Extracted page text data:
────────────────────────────────────────

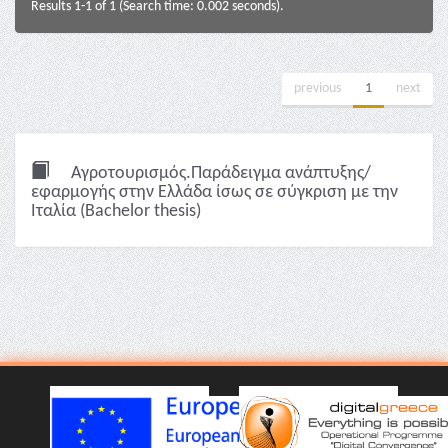
Results 1-1 of 1 (Search time: 0.002 seconds).
previous
1
next
Αγροτουρισμός.Παράδειγμα ανάπτυξης/
εφαρμογής στην Ελλάδα ίσως σε σύγκριση με την
Ιταλία (Bachelor thesis)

────────────────────────────────────────

TASK REQUIREMENTS
If a record holds a picture, leave the picture out and copy the rest exactly.

TASK OUTPUT
Results 1-1 of 1 (Search time: 0.002 seconds).
previous
1
next
Αγροτουρισμός.Παράδειγμα ανάπτυξης/
εφαρμογής στην Ελλάδα ίσως σε σύγκριση με την
Ιταλία (Bachelor thesis)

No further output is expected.